◆ **Assignment**
Every line below that mentions the word "WRDQ" should be copied out.
======== Data shown ========
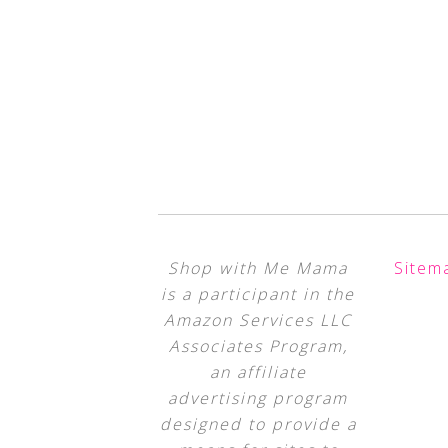
Shop with Me Mama
Sitem
is a participant in the
Amazon Services LLC
Associates Program,
an affiliate
advertising program
designed to provide a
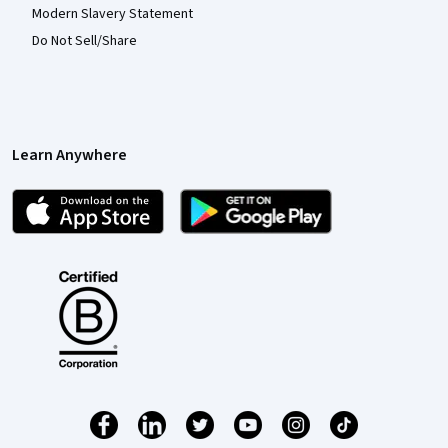
Modern Slavery Statement
Do Not Sell/Share
Learn Anywhere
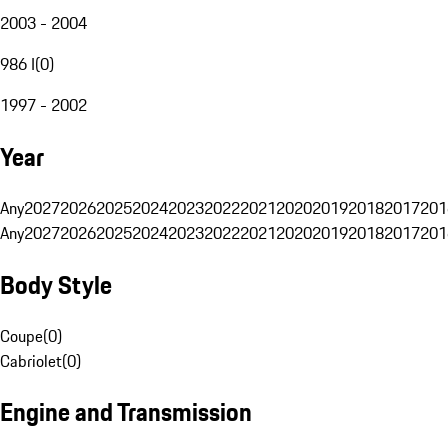
2003 - 2004
986 I
(
0
)
1997 - 2002
Year
Any
2027
2026
2025
2024
2023
2022
2021
2020
2019
2018
2017
201
Any
2027
2026
2025
2024
2023
2022
2021
2020
2019
2018
2017
201
Body Style
Coupe
(
0
)
Cabriolet
(
0
)
Engine and Transmission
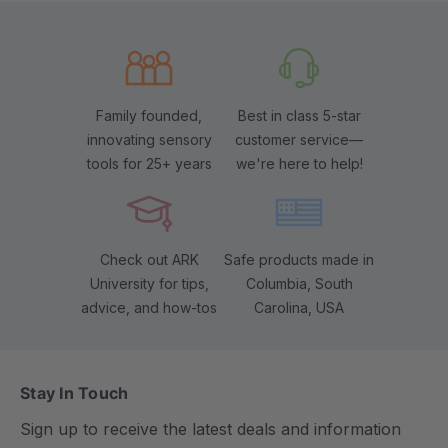
Family founded,
Best in class 5-star
innovating sensory
customer service—
tools for 25+ years
we're here to help!
Check out ARK
Safe products made in
University for tips,
Columbia, South
advice, and how-tos
Carolina, USA
Stay In Touch
Sign up to receive the latest deals and information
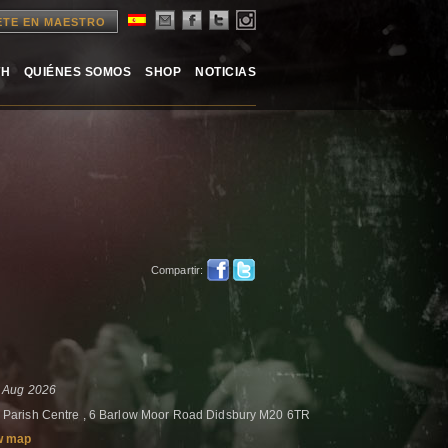
ETE EN MAESTRO
TH
QUIÉNES SOMOS
SHOP
NOTICIAS
Compartir:
9 Aug 2026
Parish Centre , 6 Barlow Moor Road Didsbury M20 6TR
w map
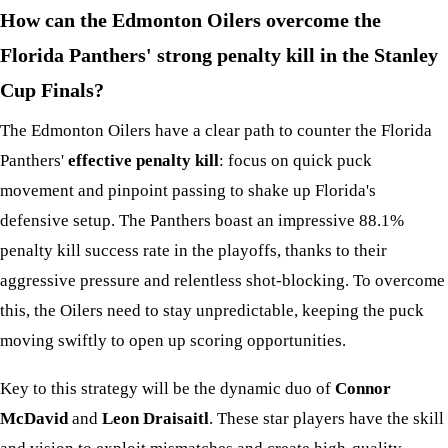
How can the Edmonton Oilers overcome the
Florida Panthers' strong penalty kill in the Stanley
Cup Finals?
The Edmonton Oilers have a clear path to counter the Florida
Panthers'
effective penalty kill
: focus on quick puck
movement and pinpoint passing to shake up Florida's
defensive setup. The Panthers boast an impressive 88.1%
penalty kill success rate in the playoffs, thanks to their
aggressive pressure and relentless shot-blocking. To overcome
this, the Oilers need to stay unpredictable, keeping the puck
moving swiftly to open up scoring opportunities.
Key to this strategy will be the dynamic duo of
Connor
McDavid
and
Leon Draisaitl
. These star players have the skill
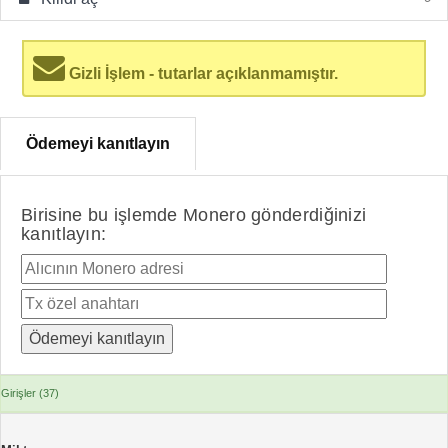
Gizli İşlem - tutarlar açıklanmamıştır.
Ödemeyi kanıtlayın
Birisine bu işlemde Monero gönderdiğinizi
kanıtlayın:
Girişler (37)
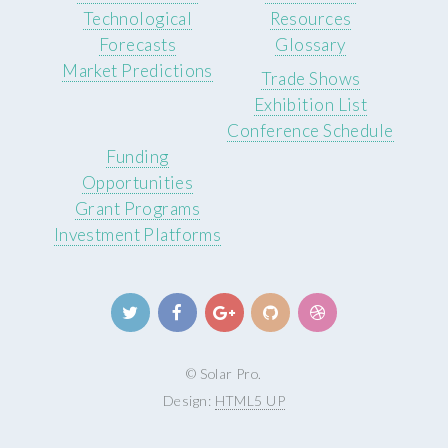
Technological
Resources
Forecasts
Glossary
Market Predictions
Trade Shows
Exhibition List
Conference Schedule
Funding
Opportunities
Grant Programs
Investment Platforms
© Solar Pro.
Design:
HTML5 UP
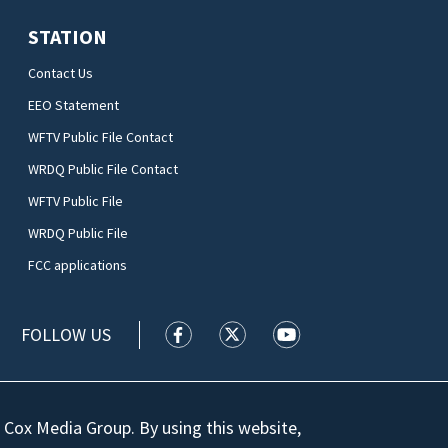
STATION
Contact Us
EEO Statement
WFTV Public File Contact
WRDQ Public File Contact
WFTV Public File
WRDQ Public File
FCC applications
FOLLOW US
WFTV facebook feed(Opens a new wi
WFTV twitter feed(Opens a n
WFTV youtube feed(Op
 Cox Media Group. By using this website,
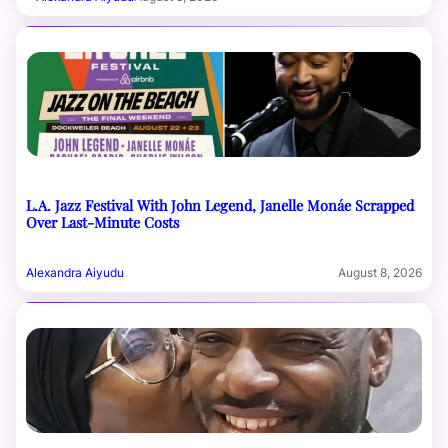
L.A. Jazz Festival With John Legend, Janelle Monáe Scrapped
Over Last-Minute Costs
Alexandra Aiyudu
August 8, 2026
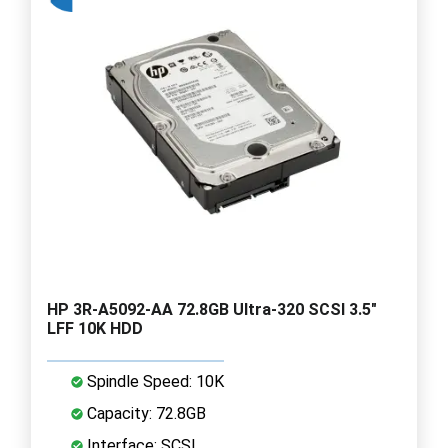
HP 3R-A5092-AA 72.8GB Ultra-320 SCSI 3.5"
LFF 10K HDD
Spindle Speed: 10K
Capacity: 72.8GB
Interface: SCSI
========
◆ **Written solution**
WRDQ Public File Contact
WRDQ Public File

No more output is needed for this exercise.